Me sentí muy orgulloso de mí mismo por habérseme ocurrido esta brillante idea en un parpadeo. Cuando Paula se enterara, agarraría un cabreo monumental. Y para mí esto se traduciría en otra escapada sexual de proporciones épicas. Ding, ding, ding, ding. Había conseguido estas tres
cosas de un plumazo.
—Una cosa más —añadí deteniéndola—. Era una puta broma.
—¿El qué?
—Todo, Dolores. Me lo acabo de inventar. Paula nunca fue un chico llamado Pablo y ahora tampoco lo es, ni nunca tuvo pene —añadí echándome a reír—. Pero qué lástima que no hayas visto la cara que has puesto
—¡Eres un granuja, Pedro Alfonso! —me soltó con los dientes apretados arrojándose contra mí—. ¡Vas a ver! —exclamó agitando el bolso en el aire y dándome con él en la nuca.
—¡Ay! —grité riendo y la esquivé para no recibir otro bolsazo.
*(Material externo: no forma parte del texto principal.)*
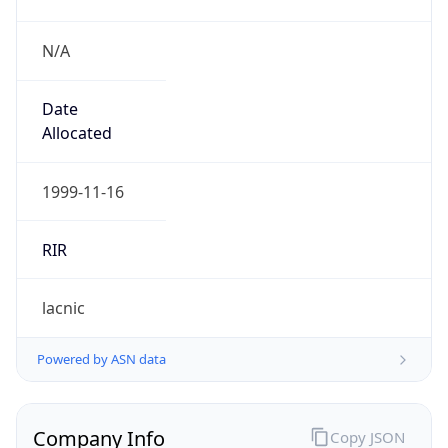
N/A
Date
Allocated
1999-11-16
RIR
lacnic
Powered by ASN data
Company Info
Copy JSON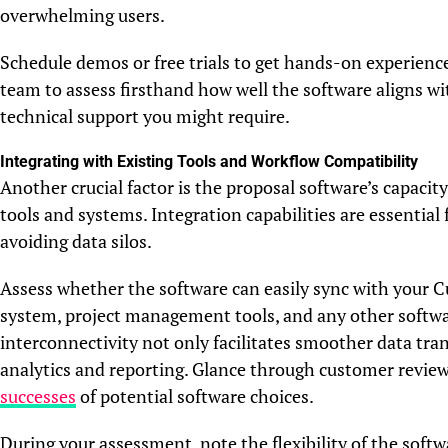
overwhelming users.
Schedule demos or free trials to get hands-on experienc
team to assess firsthand how well the software aligns w
technical support you might require.
Integrating with Existing Tools and Workflow Compatibility
Another crucial factor is the proposal software’s capacit
tools and systems. Integration capabilities are essentia
avoiding data silos.
Assess whether the software can easily sync with you
system, project management tools, and any other softwar
interconnectivity not only facilitates smoother data tran
analytics and reporting. Glance through customer review
successes
of potential software choices.
During your assessment, note the flexibility of the soft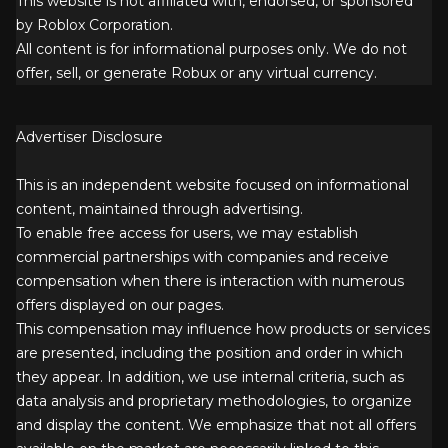
This website is not affiliated with, endorsed, or sponsored
by Roblox Corporation.
All content is for informational purposes only. We do not
offer, sell, or generate Robux or any virtual currency.
Advertiser Disclosure
This is an independent website focused on informational
content, maintained through advertising.
To enable free access for users, we may establish
commercial partnerships with companies and receive
compensation when there is interaction with numerous
offers displayed on our pages.
This compensation may influence how products or services
are presented, including the position and order in which
they appear. In addition, we use internal criteria, such as
data analysis and proprietary methodologies, to organize
and display the content. We emphasize that not all offers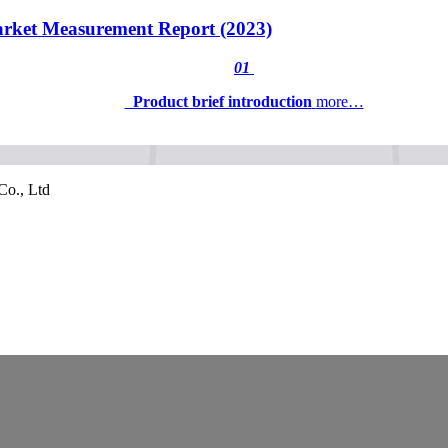
rket Measurement Report (2023)
01
Product brief introduction
more…
Co., Ltd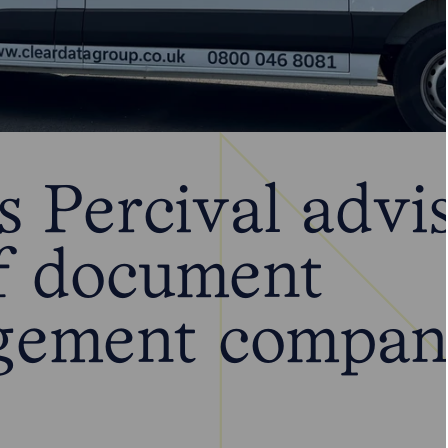
 Percival advi
of document
gement compa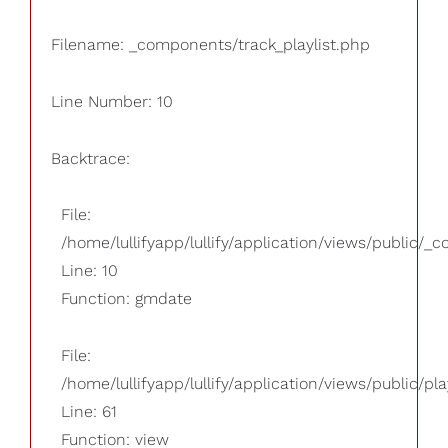
Filename: _components/track_playlist.php
Line Number: 10
Backtrace:
File:
/home/lullifyapp/lullify/application/views/public/_
Line: 10
Function: gmdate
File:
/home/lullifyapp/lullify/application/views/public/pla
Line: 61
Function: view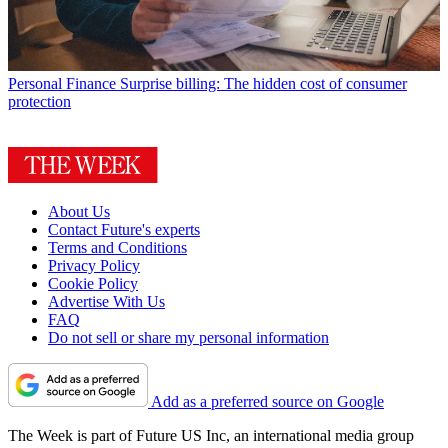
Personal Finance
Surprise billing: The hidden cost of consumer
protection
About Us
Contact Future's experts
Terms and Conditions
Privacy Policy
Cookie Policy
Advertise With Us
FAQ
Do not sell or share my personal information
Add as a preferred source on Google
The Week is part of Future US Inc, an international media group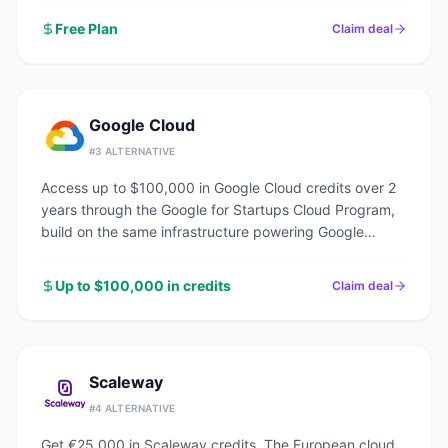
Free Plan
Claim deal
Google Cloud
#
3
ALTERNATIVE
Access up to $100,000 in Google Cloud credits over 2
years through the Google for Startups Cloud Program,
build on the same infrastructure powering Google
Search, YouTube, and Gmail.
Up to $100,000 in credits
Claim deal
Scaleway
#
4
ALTERNATIVE
Get €25,000 in Scaleway credits. The European cloud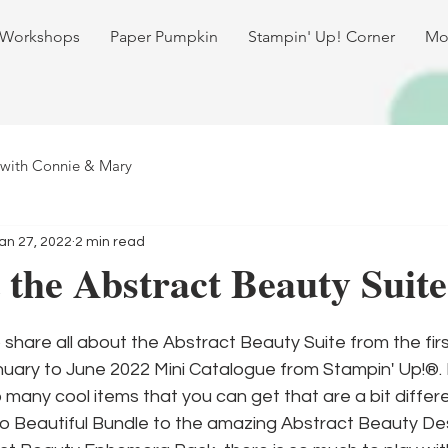
 Workshops
Paper Pumpkin
Stampin' Up! Corner
Mo
 with Connie & Mary
an 27, 2022
2 min read
 the Abstract Beauty Suite
 share all about the Abstract Beauty Suite from the first
nuary to June 2022 Mini Catalogue from Stampin' Up!®. I
 many cool items that you can get that are a bit differ
lo Beautiful Bundle to the amazing Abstract Beauty Des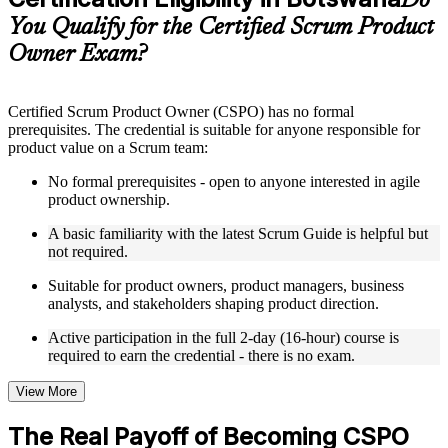
Do
guides, flashcards, or toolkits depending on the course
You Qualify for the Certified Scrum Product
structure
Owner Exam?
Instructor-Led, Practical Learning Experience
Live interactive sessions delivered by experienced trainers
Certified Scrum Product Owner (CSPO) has no formal
with relevant domain expertise
prerequisites. The credential is suitable for anyone responsible for
Real-world examples, case discussions, and practical activities
product value on a Scrum team:
to improve applied understanding
Opportunities to ask questions, clarify doubts, and participate
No formal prerequisites - open to anyone interested in agile
in trainer-led discussions
product ownership.
Training focused on helping learners apply concepts at work,
not just complete the course content
A basic familiarity with the latest Scrum Guide is helpful but
not required.
Flexible Learning Support in Botswana
Suitable for product owners, product managers, business
analysts, and stakeholders shaping product direction.
Flexible training formats for individual professionals and
corporate teams in Botswana
Active participation in the full 2-day (16-hour) course is
Options include live virtual classroom training, onsite training,
required to earn the credential - there is no exam.
self-paced learning, or customized group training depending
on course availability
View More
Learning support designed to help participants stay on track
throughout the training journey
The Real Payoff of Becoming CSPO
Additional revision, retake, or post-training support may be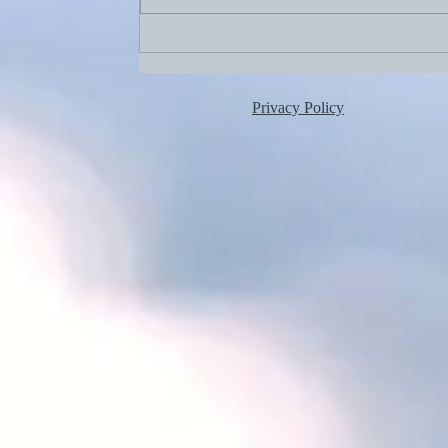
Aug. 2, 2026: Birthdays!
Privacy Policy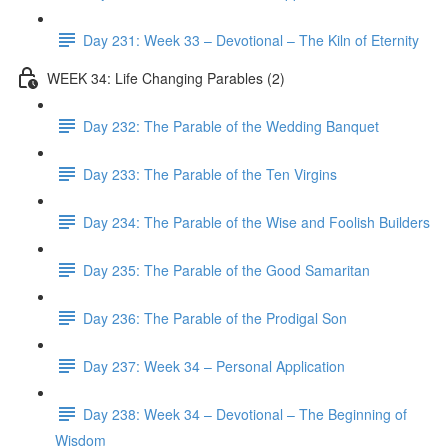
Day 231: Week 33 – Devotional – The Kiln of Eternity
WEEK 34: Life Changing Parables (2)
Day 232: The Parable of the Wedding Banquet
Day 233: The Parable of the Ten Virgins
Day 234: The Parable of the Wise and Foolish Builders
Day 235: The Parable of the Good Samaritan
Day 236: The Parable of the Prodigal Son
Day 237: Week 34 – Personal Application
Day 238: Week 34 – Devotional – The Beginning of
Wisdom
—Se lo pienso contar a Pau —me soltó intentando arrearme con el bolso otra vez.
Era lo que yo quería.
Al final ella desistió y yo pude bajar por fin la guardia.
—Oye, no me sorprende que te dijera que me había conocido en un espectáculo de drag queens. Tiene un sentido del humor muy peculiar,
Dolores. Nunca sabes si lo que te dice es verdad o si te está tomando el pelo —le expliqué—. Es una de las muchas cosas que me encantan de ella. Pero lo cierto es que nos conocimos en una conferencia.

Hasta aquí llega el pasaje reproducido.